The child has been placed in an orphanage near the highway to Tijuana. Authorities apparently do not know who the child’s parents are.
30 years ago
A 38-year-old man who began firing a shotgun and a .22-caliber rifle from his South Western Avenue apartment early today after he reported seeing someone with a gun on a nearby rooftop is being held for mental observation.
A total of eight shots were fired, Brawley police said, causing damage to the apartment door and to a kitchen window. No one was injured.

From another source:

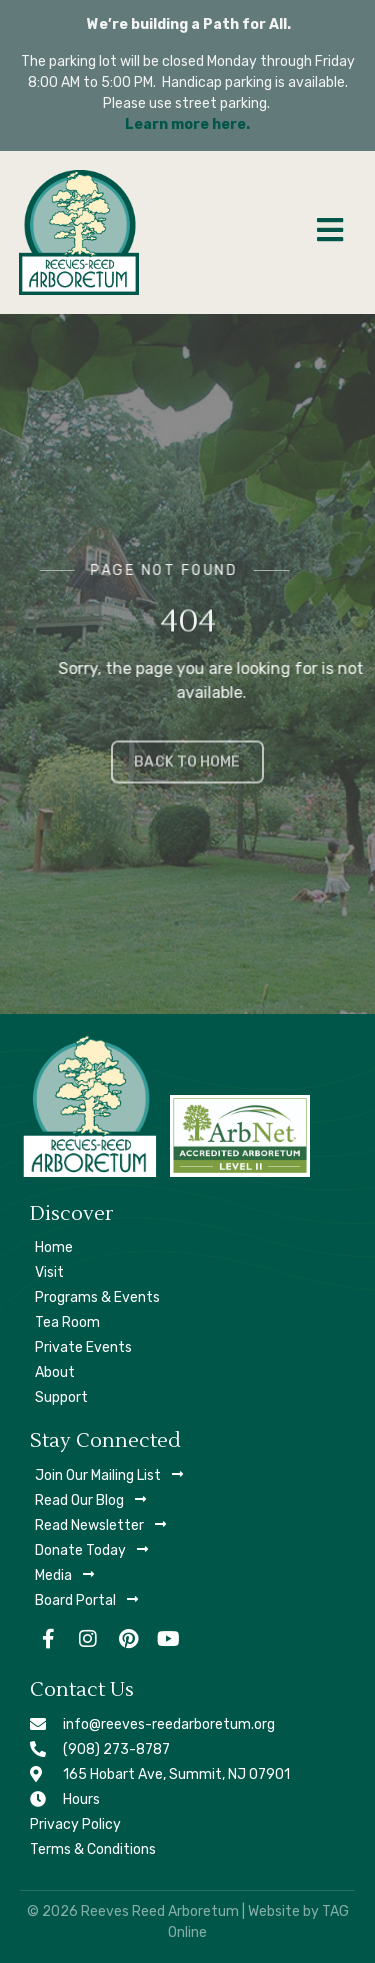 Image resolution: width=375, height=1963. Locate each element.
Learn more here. (187, 124) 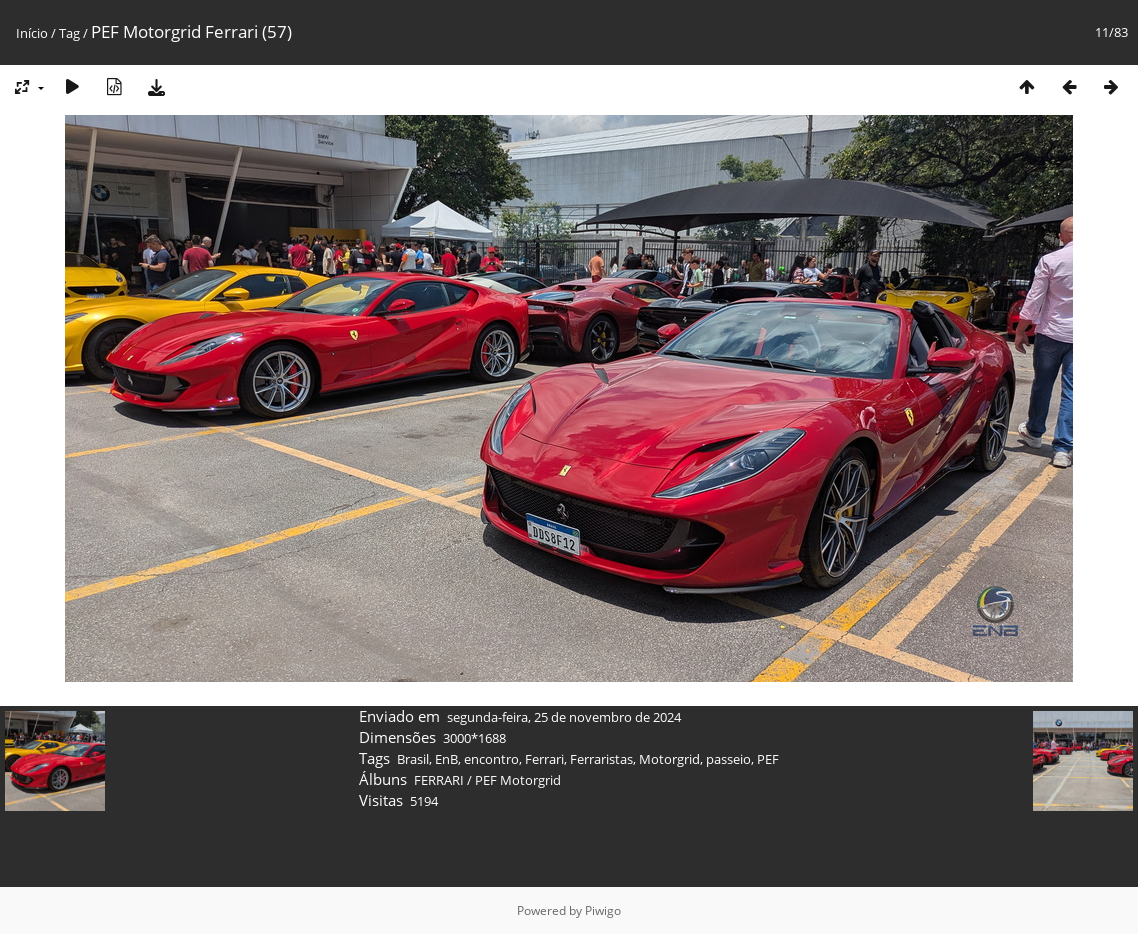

The man is being kept under observation for 72 hours at the county Mental Health Department in El Centro, police said.
Police receive a call at 3:45 a.m. from the man’s wife who said her husband sad he saw someone watching their apartment.
The kitchen window of the couple’s upstairs apartment looks out over the Waves Restaurant on South Brawley Avenue. She said her husband thought he saw someone with a gun on the roof of the restaurant.
20 years ago
Like bedrock upon which society builds, water is the bedrock upon which the Imperial Valley’s history is built. Without water and the rights that come with it, the Valley would still be a valley, but it would be a dry and desolate valley. And probably deserted.
The core of the Valley’s bedrock is “present perfected rights,” sometimes referred to as the “mother lode” of water rights. This core is held in trust by the Imperial Irrigation District Board of Directors. The district holds present perfected rights to 2.6 million acre-feet per year of water from the Colorado River.
IID also holds a third priority to additional waters, when available, based on the 1931 Seven Party Priority Agreement. These “surplus” waters are allocated by the federal secretary of the interior. The first three priorities under the agreement include the Palo Verde Irrigation District, the Yuma Project, IID, the Coachella Valley Water District and PVID again, for a total entitlement, including present perfected rights, of 3.85 million acre-feet per year.